2. “O direito estabelece os limites do exercício do poder de Estado, quer dizer, da intervenção dos aparelhos de Estado” (ibid., p. 344).
Isto é, se o direito é constituído por uma classe ou frações de classes específicas e tem o poder de regular a legalidade de práticas e disputas sociais, o aparelho ideológico e repressivo de Estado passa também pelo seu domínio.
Assim a burocratização afeta o Estado capitalista, algo que é relativamente elevado num Estado de exceção, que conta com o papel das classes-apoio, principalmente a pequena burguesia, inchando de forma parasitária os aparelhos do Estado e, consequentemente, afetando sua ideologia interna, podendo influenciar na suspensão generalizada do princípio de eleições e divisões de poderes.
Tal movimento ocorre, concomitantemente, pela criação de redes políticas paralelas, alterando a dinâmica do domínio democrático-parlamentar do Estado.
Poulantzas estabelece que a ideologia do fascismo possui grande poder através de alguns aparelhos de Estado específicos, a saber:
a) o partido fascista;
b) a família;
c) o aparelho de informação e de propaganda.
Então, “partido-família-propaganda, são aqui o tríptico dominante dos aparelhos ideológicos de Estado” (ibid., p. 357).
Trazemos, agora, reflexões de Umberto Eco sobre o “fascismo eterno”, ou Ur-Fascismo.
De modo objetivo, vamos às características:
a). o fascismo possui o culto à tradição;
b) consequentemente, o tradicionalismo implica a recusa da modernidade, principalmente à recusa ao espírito moderno iluminista, alcançando um “irracionalismo”;
c) esse “irracionalismo” depende de um culto da ação pela ação sem nenhuma reflexão;
d) pensar e cultura, em sentido amplo, são identificadas como uma forma de castração;
e) possui um nacionalismo, e quem fornece a identidade nacional é a construção do outro como inimigo, criando em seus seguidores o sentimento de estarem sitiados, fazendo-os emergir uma conspiração pela xenofobia;
f) pregam a glória da guerra e são contra o pacifismo;
g) criam um herói, isto é, há um culto ao heroísmo;
h) o fascista transfere sua vontade de poder para questões sexuais, “seus jogos de guerra se devem a uma invidia penis permanente”;
i) falam uma “novilíngua”, a la 1984, de Orwell;
j) o Ur-Fascismo está ao nosso redor, “às vezes em trajes civis” (ECO, 2018, pp. 35-47).
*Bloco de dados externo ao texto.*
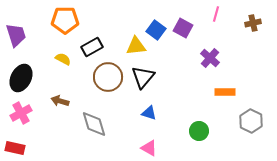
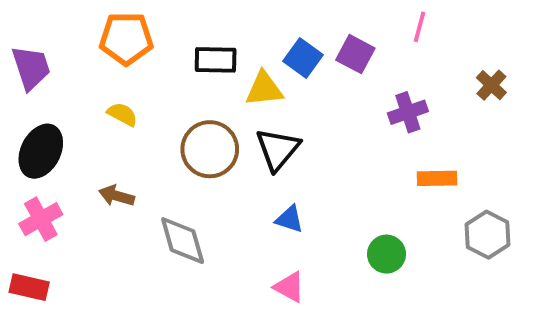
brown cross: (253, 23) -> (491, 85), moved, turned -35
black rectangle: (92, 47) -> (216, 60), moved, turned 30
purple cross: (210, 58) -> (408, 112), turned 30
Enfim, o modus operandi fascista acontece através de uma teoria-prática que começa com “atos de fala ética e politicamente empobrecidos” (TIBURI, 2016).
Fascização e a Destruição da Alteridade
Poulantzas distingue o processo de fascização em quatro períodos:
a) O período que vai do início do processo até o ponto de “irreversibilidade”, aqui o fascismo é um fenômeno evitável e resistível, curiosamente não coincide com a chegada do fascismo ao poder, pois a chegada é um último ato formal [como notamos com a Marcha sobre Roma];
b) O período que vai do ponto de irreversibilidade à chegada do fascismo ao poder, aqui destaca-se mais seu caráter político difundido nas práticas sociais que a chegada ao poder em si ;
c) O primeiro período do fascismo no poder, neste momento, o fascismo se vê obrigado a assumir compromissos e ilusões que ainda eram de seu começo;
d) O período de estabilização do fascismo, neste momento, começa a “depuração […] das suas origens de classe, […] o que se manifesta, aliás, em depurações maciças e sangrentas nas suas próprias fileiras (POULANTZAS, 1978, pp. 72-73).
Durante o início do processo de fascização, destaca-se uma radicalização dos partidos burgueses na direção de formas de Estado de exceção, quaisquer que sejam, buscam, sobretudo, um endurecimento do Estado para restaurar sua direção e hegemonia na cena política.
Partidos burgueses que compõem a classe ou frações de classe dominante com sua ideologia, que passa a ser comprada por outras classes, como a pequena burguesia, ou seja, há o domínio e o “cimento” de uma ideologia sobre outras.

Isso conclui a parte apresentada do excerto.